The second half kicked off with another of the more recent compositions, the magnificent and much admired MOUNTAINS OF THE MOON from 1989, and this was succeeded by the 1983-styled SHADOOGIE, with some fine variations from Hank: what a wonderful number this has proved to be over the years. A mean GONZALES from that stunning first LP sustained the fast pace.
At this point the three guitarists switched to the white Burns: there has of course been a lot of publicity about the reappearance of these striking instruments on the stage, but in the event not a great deal was made of them, for whatever reason. Fair enough, the two numbers for which they provided the accompaniment were originally Burns-backed, DON’T MAKE MY BABY BLUE and THE RISE AND FALL OF FLINGEL BUNT. But so too were some other numbers in this concert.
There next came the most sustained string of hits from the 60s: initially four instrumentals, ATLANTIS (prompting a reference to its composer, but as many remarked afterwards, not even a whisper about LIFE STORY), SHINDIG (always a great stage-number), MAN OF MYSTERY (there still seems to be much puzzlement at the sight of a slowly rotating Mr Marvin), and FOOT TAPPER, which must surely rank as one of the truly great examples of the genre.
There now followed what was for me, as for others I spoke to, one of the highlights of the evening. The group did so much for their singer in the 60s, not least in providing him with some of the best songs of the decade. A “medley” was announced in comic terms, but in fact six songs were delivered in close succession in their entirety. PLEASE DON’T TEASE got things off to a scorching start, with a solo from Hank closely echoing that beautifully judged original. IN THE COUNTRY is one of those exuberant singalong numbers at which Cliff & The Shadows excelled, and I COULD EASILY FALL (IN LOVE WITH YOU) is hardly less full of the joys of life.
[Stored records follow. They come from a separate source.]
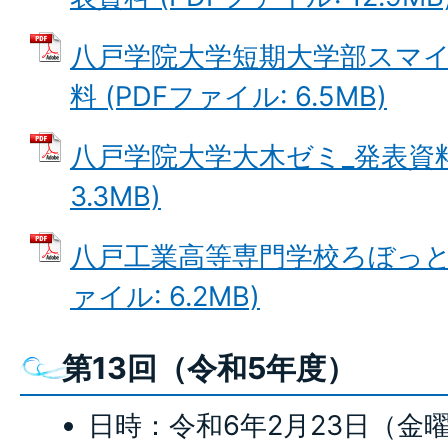
八戸学院大学短期大学部スマイ
料 (PDFファイル: 6.5MB)
八戸学院大学大木ゼミ_発表資料 
3.3MB)
八戸工業高等専門学校ろぼっと娘
ァイル: 6.2MB)
第13回（令和5年度）
日時：令和6年2月23日（金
Hank’s THE DAY I MET MARIE is such a superb song that it could hardly fail to bring the house down, and it was decorated by some pretty jaunty soloing into the bargain. GEE WHIZ IT’S YOU, which was featured on that superlative LP “Me And My Shadows”, has always seemed to me to be at least a match for MOVE IT: what Ernie Shear did for that, Hank did for this, only better I would say. SUMMER HOLIDAY and BACHELOR BOY rounded off a very satisfying set of vocals.
Brian Bennett was the focus of attention for his renowned tour de force LITTLE ‘B’: more than one person remarked to me afterwards that they would have preferred one of the later ones (like CAPTAIN HADDOCK...): but given the general 60’s ambience it seemed perfectly apt to me.
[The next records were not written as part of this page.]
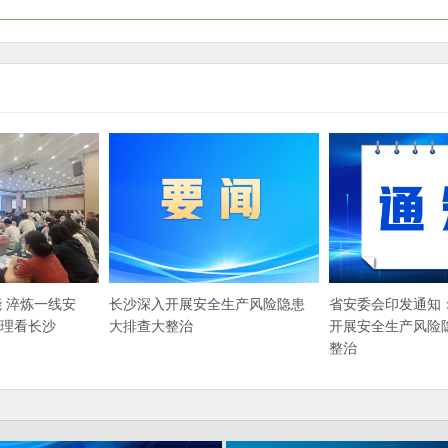
 淬炼一线安
长沙深入开展安全生产风险隐患
省安委会印发通知
急管理看长沙
大排查大整治
开展安全生产风险
整治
The 1979 THEME FROM THE DEER HUNTER was a final brief revisit to a later phase of the group’s career: not a surprising inclusion, given that it is one of Hank’s favourite compositions, according to the man himself.
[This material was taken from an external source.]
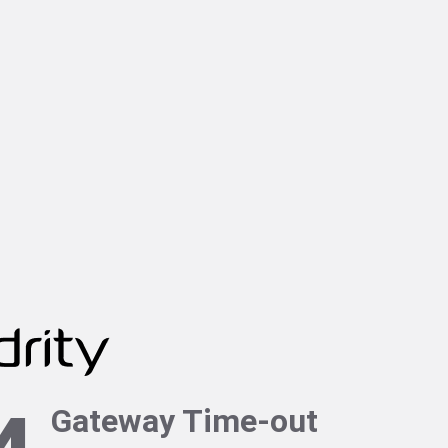
Gateway Time-out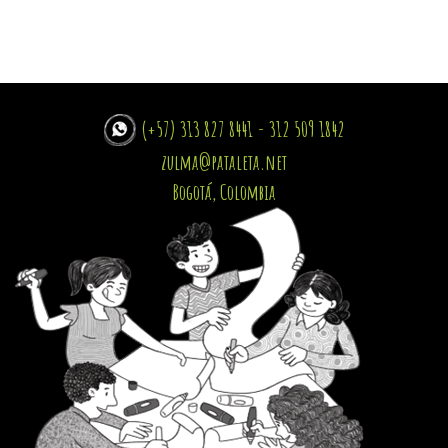
(+57) 313 827 8441 - 312 509 1842
zulma@pataleta.net
Bogotá, Colombia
The second part closed quite aptly with their biggest ever hit, WONDERFUL LAND.
As The Shadows made to leave the stage, someone behind me, perhaps unused to Shadows’ concerts, anxiously remarked that they had not done FBI and APACHE. It was precisely these two numbers that occupied the encore. What can one say about either? Neither was that far removed in general approach from the timeless originals. I for one never tire of hearing either, and the encore was no less enjoyable for being predictable.
Perhaps the most remarkable aspect of this very extensive programme was the sheer number of brilliant and varied compositions emanating from group-members or their close associates Norrie Paramor and Jerry Lordan: there was no repetitive formula at work here.
Newcastle the following evening was no less enjoyable, though there were differences of emphasis and substance in the repartee. But this report is about the musical content, not about what might or might not be read into what was said or not said.